If we start from the beginning, reading the story of the creation of the world, not as a historical manifesto, but rather as an indicative story of the way in which all human beings fall from grace, and are in need of restoration, we will soon find ourselves relieved from the albatross of proof.
Much has been written in recent years about absolute proofs for the historicity of the Bible, and the trustworthiness of its message based on provable facts. And while those apologetic arguments are important [and many of them factual], our postmodern world has freed us to recover the story of Scripture. If we read the Bible as true myth [which in no way denigrates the usefulness, or inspiration of Scripture], we see less need to prove the historicity of the story and can then instead focus our attention on the inherent truths of that story.

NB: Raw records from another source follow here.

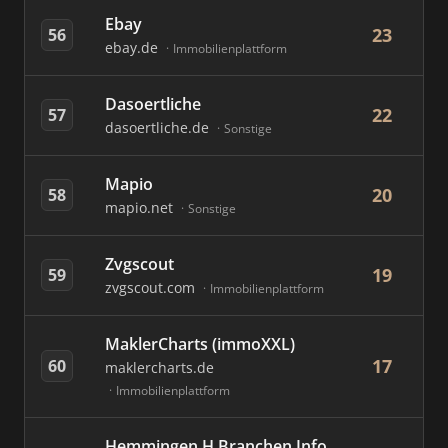
Ebay
23
56
ebay.de
Immobilienplattform
Dasoertliche
22
57
dasoertliche.de
Sonstige
Mapio
20
58
mapio.net
Sonstige
Zvgscout
19
59
zvgscout.com
Immobilienplattform
MaklerCharts (immoXXL)
17
60
maklercharts.de
Immobilienplattform
Hemmingen H Branchen Info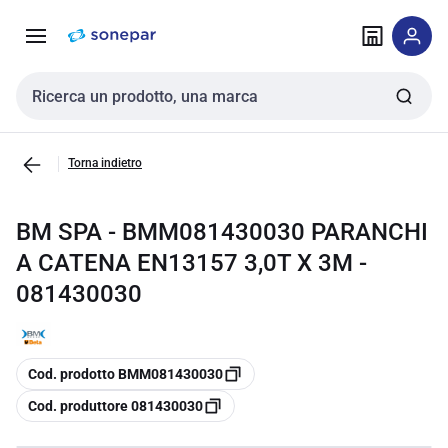
Vai alla
Vai
navigazione
alla
pagina
Cerca input
Torna indietro
BM SPA - BMM081430030 PARANCHI
A CATENA EN13157 3,0T X 3M -
081430030
copia
Cod. prodotto BMM081430030
copia
Cod. produttore 081430030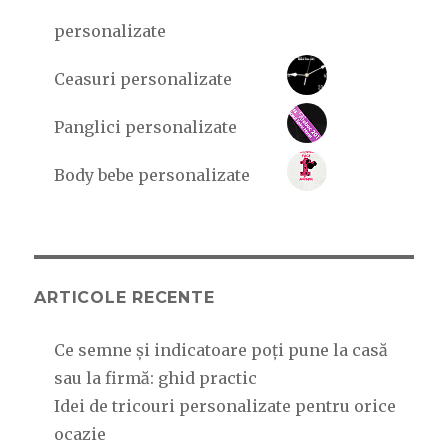
personalizate
Ceasuri personalizate
Panglici personalizate
Body bebe personalizate
ARTICOLE RECENTE
Ce semne și indicatoare poți pune la casă
sau la firmă: ghid practic
Idei de tricouri personalizate pentru orice
ocazie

Scot McKnight points out in his book Embracing Grace
The gospel is good enough on its own, and it doesn't need to be propped up with proofs. Stories are like that. No one needs to prove that The Adventues of Tom Sawyer or The Lord of the Rings or Charlotte's Web are good stories. Read them and you will be drawn in, just as we can be drawn into the gospel story.
How would our understanding of the Genesis story change if we read it simply as a story without the constant worry about extricating historical truths from its pages, and instead viewed the narrative as the story of how human beings created in the image of God crack that image, and are in need of restoration. I am once again not denying its historicity, or the truth of the story. If anything I would say that this reading makes the story even more truthful [I would like to insert the made up word truthfuller somewhere here]
If the gospel story begins in Genesis 1, maybe we should be reading the Scriptures as a story, and not a contract made between God and man.